◆ Material provided ◆
◇ ◇ ◇ ◇

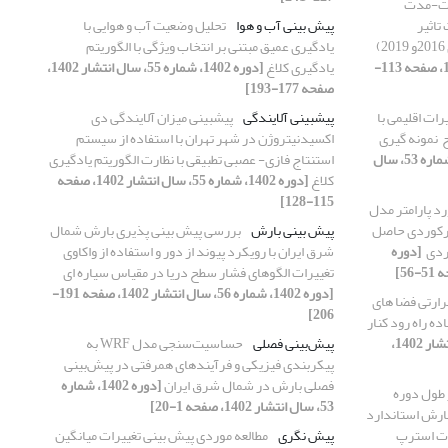
دت-مدت
تاثیر
پیش بینی آب و هوا
تحلیل وضعیت آب و هوایی با
یادگیری عمیق مبتنی بر انتخاب ویژگی با الگوریتم
[دوره 1402، شماره 56، سال انتشار 1402، صفحه 113-
یادگیری کلاغ
[دوره 1402، شماره 55، سال انتشار 1402،
صفحه 177-193]
رات اقلیمی با
پیشبینی آلایندگی
پیشبینی میزان آلایندگی دی
بکارگیری داده های رکوردی حاصل از طرح ‎ نمونه گیری
اکسیدنیتروژن در شهر تهران با استفاده از سیستم
[دوره 1402، شماره 53، سال
استنتاج فازی- عصبی تطبیقی با نظارت الگوریتم یادگیری
کلاغ
[دوره 1402، شماره 55، سال انتشار 1402، صفحه
115-128]
رد پارامتر مدل
ی رکوردی حاصل
پیش بینی بارش
بررسی پیش بینی پذیری بارش شمال
[دوره
شرق ایران با رویکرد پیوند از دور و استفاده از واکاوی
تغییرات الگوهای فشار سطح دریا در مقیاس سیاره ای
[دوره 1402، شماره 56، سال انتشار 1402، صفحه 191-
آسایش حرارتی فضا های
206]
ده راه رود کنار
[دوره 1402، شماره 53، سال انتشار 1402،
پیش‌بینی فصلی
حساسیت‌سنجی مدل WRF به
پیکربندی فیزیکی و فرآیندهای همرفتی در پیش‌بینی
فصلی بارش در شمال شرق ایران
[دوره 1402، شماره
 طول دوره
53، سال انتشار 1402، صفحه 1-20]
ارش استاندارد
بوت استرپ
پیش نگری
مطالعه موردی پیش بینی تغییرات میانگین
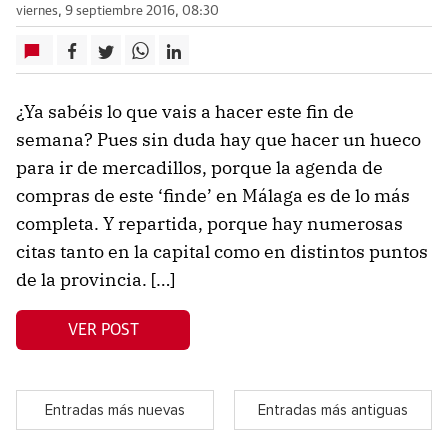
viernes, 9 septiembre 2016, 08:30
¿Ya sabéis lo que vais a hacer este fin de
semana? Pues sin duda hay que hacer un hueco
para ir de mercadillos, porque la agenda de
compras de este ‘finde’ en Málaga es de lo más
completa. Y repartida, porque hay numerosas
citas tanto en la capital como en distintos puntos
de la provincia. […]
VER POST
Entradas más nuevas
Entradas más antiguas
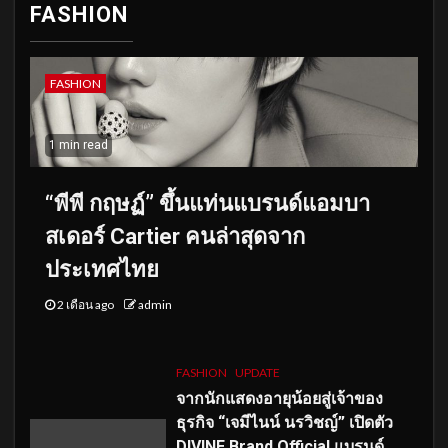
FASHION
FASHION
1 min read
“พีพี กฤษฏ์” ขึ้นแท่นแบรนด์แอมบา
สเดอร์ Cartier คนล่าสุดจาก
ประเทศไทย
2 เดือน ago
admin
FASHION
UPDATE
จากนักแสดงอายุน้อยสู่เจ้าของ
ธุรกิจ “เจมีไนน์ นรวิชญ์” เปิดตัว
DIVINE Brand Official แบรนด์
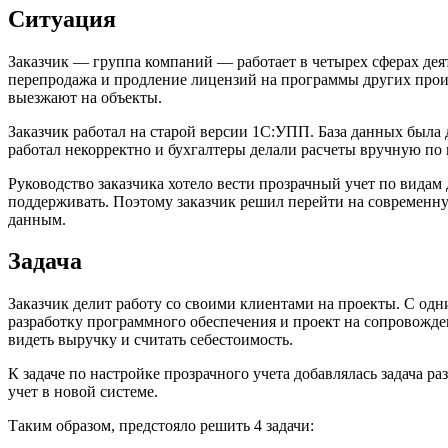
Ситуация
Заказчик — группа компаний — работает в четырех сферах де
перепродажа и продление лицензий на программы других произ
выезжают на объекты.
Заказчик работал на старой версии 1С:УПП. База данных был
работал некорректно и бухгалтеры делали расчеты вручную по
Руководство заказчика хотело вести прозрачный учет по видам 
поддерживать. Поэтому заказчик решил перейти на современную
данным.
Задача
Заказчик делит работу со своими клиентами на проекты. С одн
разработку программного обеспечения и проект на сопровожден
видеть выручку и считать себестоимость.
К задаче по настройке прозрачного учета добавлялась задача р
учет в новой системе.
Таким образом, предстояло решить 4 задачи:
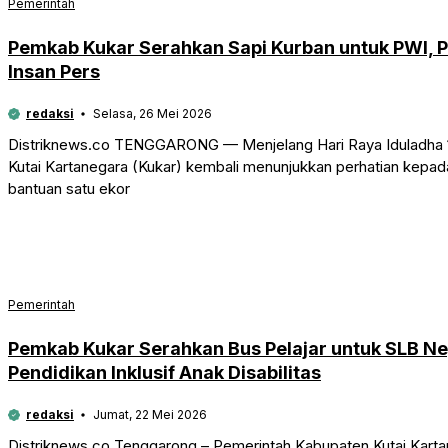
Pemerintah
Pemkab Kukar Serahkan Sapi Kurban untuk PWI,
Insan Pers
redaksi
Selasa, 26 Mei 2026
Distriknews.co TENGGARONG — Menjelang Hari Raya Iduladha 1
Kutai Kartanegara (Kukar) kembali menunjukkan perhatian kepa
bantuan satu ekor
Pemerintah
Pemkab Kukar Serahkan Bus Pelajar untuk SLB N
Pendidikan Inklusif Anak Disabilitas
redaksi
Jumat, 22 Mei 2026
Distriknews.co Tenggarong – Pemerintah Kabupaten Kutai Karta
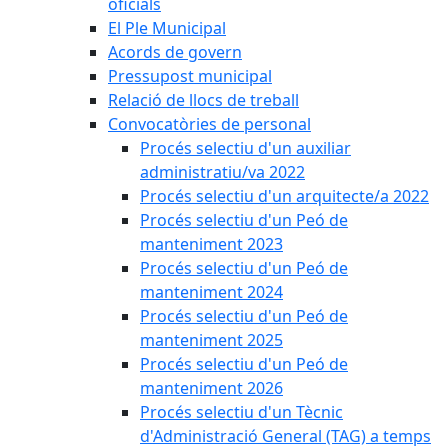
oficials
El Ple Municipal
Acords de govern
Pressupost municipal
Relació de llocs de treball
Convocatòries de personal
Procés selectiu d'un auxiliar
administratiu/va 2022
Procés selectiu d'un arquitecte/a 2022
Procés selectiu d'un Peó de
manteniment 2023
Procés selectiu d'un Peó de
manteniment 2024
Procés selectiu d'un Peó de
manteniment 2025
Procés selectiu d'un Peó de
manteniment 2026
Procés selectiu d'un Tècnic
d'Administració General (TAG) a temps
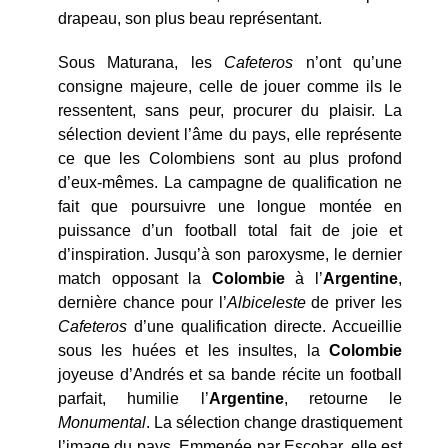
drapeau, son plus beau représentant.
Sous Maturana, les
Cafeteros
n’ont qu’une
consigne majeure, celle de jouer comme ils le
ressentent, sans peur, procurer du plaisir. La
sélection devient l’âme du pays, elle représente
ce que les Colombiens sont au plus profond
d’eux-mêmes. La campagne de qualification ne
fait que poursuivre une longue montée en
puissance d’un football total fait de joie et
d’inspiration. Jusqu’à son paroxysme, le dernier
match opposant la
Colombie
à l’
Argentine
,
dernière chance pour l’
Albiceleste
de priver les
Cafeteros
d’une qualification directe. Accueillie
sous les huées et les insultes, la
Colombie
joyeuse d’Andrés et sa bande récite un football
parfait, humilie l’
Argentine
, retourne le
Monumental
. La sélection change drastiquement
l’image du pays. Emmenée par Escobar, elle est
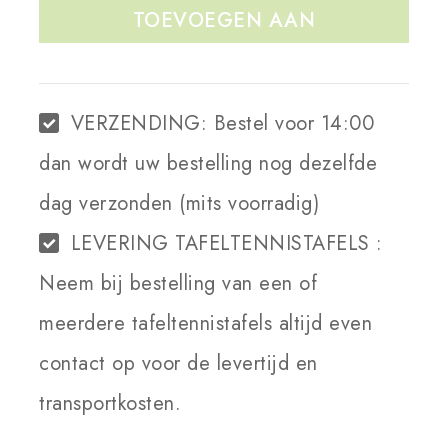
TOEVOEGEN AAN
WINKELWAGEN
VERZENDING:
Bestel voor 14:00
dan wordt uw bestelling nog dezelfde
dag verzonden (mits voorradig)
LEVERING TAFELTENNISTAFELS :
Neem bij bestelling van een of
meerdere tafeltennistafels altijd even
contact op voor de levertijd en
transportkosten.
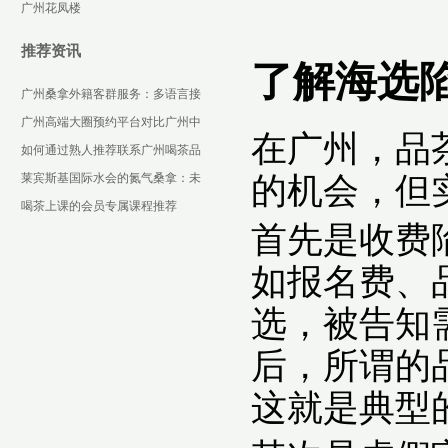
室与广佛QT场所实测
广州花凤楼
推荐资讯
了解海选
广州桑拿外籍客群服务：多语言接
待现状调查
广州高端大圈预约平台对比广州中
在广州，品
高端喝茶微信VX：平台使用技巧
如何通过熟人推荐联系广州喝茶品
茶带工作室？
莱宾斯基国际水会的氮气桑拿：未
的机会，但
来感十足的减压体验_184
喝茶上课的会员专属课程推荐
首先是收费
如报名费、
选，被告知需
后，所谓的
这就是典型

◇ ◇ ◇ ◇

◆ Exercise ◆
In the material above, retype exactly the lines that run from the one containing "dag verzonden (mits voorradig)" through the last line, and keep out the pictures.

◆ Result of this task ◆
dag verzonden (mits voorradig)
LEVERING TAFELTENNISTAFELS :
Neem bij bestelling van een of
meerdere tafeltennistafels altijd even
contact op voor de levertijd en
transportkosten.
室与广佛QT场所实测
广州花凤楼
推荐资讯
了解海选
广州桑拿外籍客群服务：多语言接
待现状调查
广州高端大圈预约平台对比广州中
在广州，品
高端喝茶微信VX：平台使用技巧
如何通过熟人推荐联系广州喝茶品
茶带工作室？
莱宾斯基国际水会的氮气桑拿：未
的机会，但
来感十足的减压体验_184
喝茶上课的会员专属课程推荐
首先是收费
如报名费、
选，被告知需
后，所谓的
这就是典型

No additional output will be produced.